2.2.2. Orbene, la sopra ricordata struttura del ricorso non rispetta tali necessari contenuti, perché non indica i fatti storici che hanno occasionato la controversia, né individua le ragioni giuridiche sulla base delle quali la domanda dell’odierno ricorrente era stata introdotta in primo grado, né espone, pur sinteticamente, le argomentazioni giustificative della sentenza impugnata. L’esposizione del fatto e’, pertanto, del tutto carente (e, come tale, evidentemente inidonea al raggiungimento dello scopo suo proprio), donde la inammissibilità del ricorso, ricordandosi, peraltro, che, secondo la Corte EDU, il diritto di accedere al giudice di ultima istanza non è assoluto e, sulle condizioni di ricevibilità dei ricorsi, gli Stati hanno un sicuro margine di apprezzamento, potendo prevedere restrizioni a seconda del ruolo svolto dai vari organi giurisdizionali e dell’insieme delle regole che governano il processo (cfr. Corte EDU, 15/09/2016, Trevisanato c. Italia; Cass., SU. n. 30996 del 2017, 5 2.3).

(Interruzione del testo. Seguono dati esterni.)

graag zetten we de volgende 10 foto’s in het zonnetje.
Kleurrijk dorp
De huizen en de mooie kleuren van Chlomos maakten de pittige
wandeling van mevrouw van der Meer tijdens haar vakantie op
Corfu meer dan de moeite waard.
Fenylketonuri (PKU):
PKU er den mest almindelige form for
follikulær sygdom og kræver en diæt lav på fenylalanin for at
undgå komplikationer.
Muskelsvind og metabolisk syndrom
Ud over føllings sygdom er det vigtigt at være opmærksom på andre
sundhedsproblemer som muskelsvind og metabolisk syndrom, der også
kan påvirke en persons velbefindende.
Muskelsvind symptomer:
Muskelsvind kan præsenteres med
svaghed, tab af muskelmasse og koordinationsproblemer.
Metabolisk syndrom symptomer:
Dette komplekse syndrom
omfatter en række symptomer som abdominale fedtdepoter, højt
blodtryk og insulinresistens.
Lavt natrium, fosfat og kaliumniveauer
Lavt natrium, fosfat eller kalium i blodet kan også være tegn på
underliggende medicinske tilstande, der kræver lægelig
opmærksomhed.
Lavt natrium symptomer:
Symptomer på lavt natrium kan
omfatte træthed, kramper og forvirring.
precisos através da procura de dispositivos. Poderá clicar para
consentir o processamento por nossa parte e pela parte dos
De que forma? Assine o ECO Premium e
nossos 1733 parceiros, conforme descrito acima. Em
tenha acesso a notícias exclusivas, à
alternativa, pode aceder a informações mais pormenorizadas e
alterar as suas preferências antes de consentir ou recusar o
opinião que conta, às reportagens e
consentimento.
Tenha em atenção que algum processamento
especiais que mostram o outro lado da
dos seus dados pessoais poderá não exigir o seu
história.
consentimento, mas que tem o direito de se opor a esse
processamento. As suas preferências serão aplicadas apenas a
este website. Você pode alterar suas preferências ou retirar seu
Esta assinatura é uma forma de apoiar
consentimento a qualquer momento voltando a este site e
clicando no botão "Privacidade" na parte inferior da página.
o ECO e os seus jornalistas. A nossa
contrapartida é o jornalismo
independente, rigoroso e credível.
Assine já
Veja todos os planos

3. Il ricorso, dunque, va dichiarato inammissibile, senza necessità di pronuncia in ordine alle spese di questo giudizio di legittimità, essendo il Ministero dell’Interno rimasto solo intimato, dandosi atto, altresì, – in assenza di ogni discrezionalità al riguardo Cass. n. 5955 del 2014; Cass., S.U., n. 24245 del 2015; Cass., S.U., n. 15279 del 2017) e giusta quanto recentemente precisato da Cass., SU, n. 4315 del 2020 – che, stante il tenore della pronuncia adottata, “sussistono, ai sensi del D.P.R. n. 115 del 2002, art. 13, comma 1-quater, i presupposti processuali per il versamento, da parte del ricorrente, di un ulteriore importo a titolo di contributo unOcato, pari a quello previsto per il ricorso a norma del comma 1-bis dello stesso art. 13, se dovuto”, mentre “spetterà all’amministrazione giudiziaria verificare la debenza in concreto del contributo, per la inesistenza di cause originarie o sopravvenute di esenzione dal suo pagamento”.

PQM

La Corte dichiara inammissibile il ricorso.

Ai sensi del D.P.R. n. 115 del 2002, art. 13, comma 1 quater, inserito dalla L. n. 228 del 2012, art. 1, comma 17, dà atto della sussistenza dei presupposti processuali per il versamento, da parte del ricorrente, dell’ulteriore importo a titolo di contributo unificato pari a quello previsto per il ricorso, giusta dello stesso art. 13, comma 1-bis, se dovuto.

Così deciso in Roma, nella Camera di consiglio della Sesta sezione civile della Corte Suprema di cassazione, il 22 ottobre 2021.